=== Records for this exercise ===
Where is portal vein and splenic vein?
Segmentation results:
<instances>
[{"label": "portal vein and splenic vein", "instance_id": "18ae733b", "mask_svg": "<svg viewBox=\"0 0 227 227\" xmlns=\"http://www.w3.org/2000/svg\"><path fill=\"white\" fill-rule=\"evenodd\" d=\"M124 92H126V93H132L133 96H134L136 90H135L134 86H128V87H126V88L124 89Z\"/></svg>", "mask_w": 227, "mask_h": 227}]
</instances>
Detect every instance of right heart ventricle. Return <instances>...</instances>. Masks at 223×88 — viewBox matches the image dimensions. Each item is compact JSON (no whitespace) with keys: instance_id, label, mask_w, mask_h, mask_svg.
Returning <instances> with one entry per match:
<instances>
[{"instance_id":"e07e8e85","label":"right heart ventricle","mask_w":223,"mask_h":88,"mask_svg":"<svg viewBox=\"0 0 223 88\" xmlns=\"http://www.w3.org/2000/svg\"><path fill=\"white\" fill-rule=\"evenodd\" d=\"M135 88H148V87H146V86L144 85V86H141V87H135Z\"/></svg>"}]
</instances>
===
▶ **Exercise description**
The listing is to be given again exactly, line for line.

▶ **Result of the exercise**
Where is portal vein and splenic vein?
Segmentation results:
<instances>
[{"label": "portal vein and splenic vein", "instance_id": "18ae733b", "mask_svg": "<svg viewBox=\"0 0 227 227\" xmlns=\"http://www.w3.org/2000/svg\"><path fill=\"white\" fill-rule=\"evenodd\" d=\"M124 92H126V93H132L133 96H134L136 90H135L134 86H128V87H126V88L124 89Z\"/></svg>", "mask_w": 227, "mask_h": 227}]
</instances>
Detect every instance of right heart ventricle. Return <instances>...</instances>. Masks at 223×88 — viewBox matches the image dimensions. Each item is compact JSON (no whitespace) with keys: instance_id, label, mask_w, mask_h, mask_svg.
Returning <instances> with one entry per match:
<instances>
[{"instance_id":"e07e8e85","label":"right heart ventricle","mask_w":223,"mask_h":88,"mask_svg":"<svg viewBox=\"0 0 223 88\" xmlns=\"http://www.w3.org/2000/svg\"><path fill=\"white\" fill-rule=\"evenodd\" d=\"M135 88H148V87H146V86L144 85V86H141V87H135Z\"/></svg>"}]
</instances>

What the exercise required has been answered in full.